Mr. Domenjoud’s arrest order labeled him part of a “radical environmentalist movement” without producing specific evidence, he said.
He went to court, but the judge refused to overturn the order. “I’m really worried,” Mr. Domenjoud said on the sidelines of a court hearing. “This is a dark sign for individual and collective freedoms.”
‘The French are just waking up to the fact that we, more than others, are a country at war.’
Among the more vivid signs of change brought by the terror attacks is France’s newfound willingness to negotiate with Syrian President Bashar al-Assad.
France, which regards itself as a beacon of human rights, severed diplomatic ties with Mr. Assad at the outbreak of Syria’s civil war and led the way in accusing him of war crimes for allegedly slaughtering his own people with barrel bombs and chemical weapons.
The split with Mr. Assad, however, has also left French intelligence in the dark over who is entering and leaving Syrian territory.
“We’ve pulled the plug on intelligence. France no longer has any idea what’s going on in Syria,” said Michel Rocard, a former prime minister.

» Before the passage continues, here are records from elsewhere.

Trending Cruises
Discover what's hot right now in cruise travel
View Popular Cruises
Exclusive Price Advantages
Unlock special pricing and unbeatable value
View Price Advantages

The fastest way to heal the intelligence breach, French officials say, is for Mr. Hollande and other world leaders to cut a deal with Mr. Assad that accelerates international talks aimed at building a transitional government in Syria.
Three days after the Nov. 13 attacks, Mr. Hollande assembled the French legislature inside the Château de Versailles—once home to the French monarchy—for a martial address, in which he first raised the possibility of changing the constitution.

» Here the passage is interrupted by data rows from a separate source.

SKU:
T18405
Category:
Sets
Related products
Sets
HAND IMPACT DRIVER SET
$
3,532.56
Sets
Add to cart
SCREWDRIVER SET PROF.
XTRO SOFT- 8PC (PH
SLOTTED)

In that same speech, Mr. Hollande identified Islamic State—not Mr. Assad—as the enemy of France. That pivot, a French official said, aimed to make France’s diplomatic overture to Mr. Assad “more explicit” even if France opposes him staying in power.
Islamic State “is who we’re fighting because France is the country of liberty, because we are the country of human rights,” Mr. Hollande said.
—Sam Schechner contributed to this article.